目次

  1. 評価は上司が行うもの
  2. 生産性の低下を招く理由
  3. 中間管理職の評価はチーム成績
  4. 経営者が評価で果たすべき役割

 筆者は、360度評価を導入していた会社のコンサルティングを請け負ったことが何度もあります。そういう会社は上司を評価したり指示に従わなかったりする社員が必ずと言っていいほどいて、上層部が存在に手を焼いています。そもそも評価というものは、上の立場にいる人が下の位置にいる人に行うものです。上司より責任が軽い社員が、上の立場の人を評価するなんておかしな話ですよね。

 「あなたにとって上司はよい上司ですか」という問いがあったとしましょう。この質問を投げかけられた部下は、上司のよしあしを自分の尺度で評価できると思ってしまう、言い換えれば無意識のうちに「自分は上司よりも上の立場にいる」という経験を重ねてしまうわけです。360度評価を続けるほど、その意識は濃くなっていきます。

 そのうちに、部下は「自分の考えに合わない」、「これをやると大変だからやりたくない」、あるいは「自分にメリットがない」などと言い始め、上司の指示に従おうとしなくなるでしょう。指示された内容をやるかやらないかの選択権が自分にあると勘違いしてしまうようになるわけです。

 本来、社員は上司が望む成果を出すために集中すべきです。しかし、360度評価が浸透している会社では、誰もが上司以外の評価を意識しなければならなくなるため集中力がそがれ、組織全体の生産性が低下してしまいます。

 それに、部下から高い評価を得ている社員が、必ずしも会社にとって有益な人材とは限りません。会社のトップである経営者は、売り上げや利益といった成果につながる働きをする社員が必要だと考えているでしょう。
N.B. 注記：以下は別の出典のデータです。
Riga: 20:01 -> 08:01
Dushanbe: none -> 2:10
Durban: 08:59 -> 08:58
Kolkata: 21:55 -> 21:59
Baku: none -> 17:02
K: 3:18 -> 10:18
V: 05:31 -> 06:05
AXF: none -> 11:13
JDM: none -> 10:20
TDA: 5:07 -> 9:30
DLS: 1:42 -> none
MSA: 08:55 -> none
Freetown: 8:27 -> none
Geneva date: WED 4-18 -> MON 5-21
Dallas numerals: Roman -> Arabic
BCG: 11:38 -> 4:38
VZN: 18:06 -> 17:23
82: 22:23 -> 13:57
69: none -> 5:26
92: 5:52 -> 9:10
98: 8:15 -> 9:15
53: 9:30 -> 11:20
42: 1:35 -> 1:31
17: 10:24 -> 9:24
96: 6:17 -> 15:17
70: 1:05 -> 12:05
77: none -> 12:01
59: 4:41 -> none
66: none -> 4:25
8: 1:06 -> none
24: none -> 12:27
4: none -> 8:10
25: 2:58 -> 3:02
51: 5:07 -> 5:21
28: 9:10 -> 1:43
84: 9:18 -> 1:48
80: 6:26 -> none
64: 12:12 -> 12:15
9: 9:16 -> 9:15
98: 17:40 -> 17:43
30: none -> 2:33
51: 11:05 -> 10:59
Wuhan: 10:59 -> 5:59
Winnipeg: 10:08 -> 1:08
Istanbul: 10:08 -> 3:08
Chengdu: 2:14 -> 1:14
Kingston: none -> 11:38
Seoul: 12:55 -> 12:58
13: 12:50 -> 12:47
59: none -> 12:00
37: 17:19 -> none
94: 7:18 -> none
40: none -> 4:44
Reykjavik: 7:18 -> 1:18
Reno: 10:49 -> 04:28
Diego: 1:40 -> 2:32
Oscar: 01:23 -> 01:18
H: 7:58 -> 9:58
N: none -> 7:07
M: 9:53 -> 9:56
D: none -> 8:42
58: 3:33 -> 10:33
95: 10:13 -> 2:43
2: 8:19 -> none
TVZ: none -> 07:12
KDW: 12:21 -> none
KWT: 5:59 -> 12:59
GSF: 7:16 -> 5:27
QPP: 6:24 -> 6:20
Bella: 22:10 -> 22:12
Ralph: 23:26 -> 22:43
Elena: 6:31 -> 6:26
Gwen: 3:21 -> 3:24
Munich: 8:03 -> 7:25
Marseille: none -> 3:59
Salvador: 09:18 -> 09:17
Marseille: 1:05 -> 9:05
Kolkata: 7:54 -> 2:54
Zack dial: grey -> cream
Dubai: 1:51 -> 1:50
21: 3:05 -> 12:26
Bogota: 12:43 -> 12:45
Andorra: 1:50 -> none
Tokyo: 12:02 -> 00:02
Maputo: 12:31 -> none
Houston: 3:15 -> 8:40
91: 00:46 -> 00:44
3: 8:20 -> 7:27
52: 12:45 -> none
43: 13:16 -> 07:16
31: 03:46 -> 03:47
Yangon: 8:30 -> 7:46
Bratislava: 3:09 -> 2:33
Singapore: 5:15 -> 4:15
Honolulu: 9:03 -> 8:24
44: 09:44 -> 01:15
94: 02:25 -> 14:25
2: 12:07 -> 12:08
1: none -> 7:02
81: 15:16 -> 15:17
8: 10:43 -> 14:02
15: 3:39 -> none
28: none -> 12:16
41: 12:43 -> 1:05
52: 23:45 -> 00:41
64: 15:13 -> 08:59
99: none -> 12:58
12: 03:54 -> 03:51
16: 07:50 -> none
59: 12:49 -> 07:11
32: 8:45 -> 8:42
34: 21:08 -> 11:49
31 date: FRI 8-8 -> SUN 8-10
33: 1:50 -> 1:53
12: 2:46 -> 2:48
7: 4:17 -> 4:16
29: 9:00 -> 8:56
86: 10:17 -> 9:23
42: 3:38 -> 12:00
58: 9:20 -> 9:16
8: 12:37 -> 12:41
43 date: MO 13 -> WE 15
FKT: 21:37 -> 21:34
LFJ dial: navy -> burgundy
しかし、部下にとっての理想的な上司は、できるだけストレスをかけずに働かせてくれる人、仕事がうまくいかなくても何も言わないでいてくれる人などということがあり得ます。

和田垣幸生さんの寄稿をもとに編集部作成

 厄介なのはこのような問題が組織内で起きていたとしても、360度評価のせいとは気が付きにくいことです。それは因果関係が分かりにくいからです。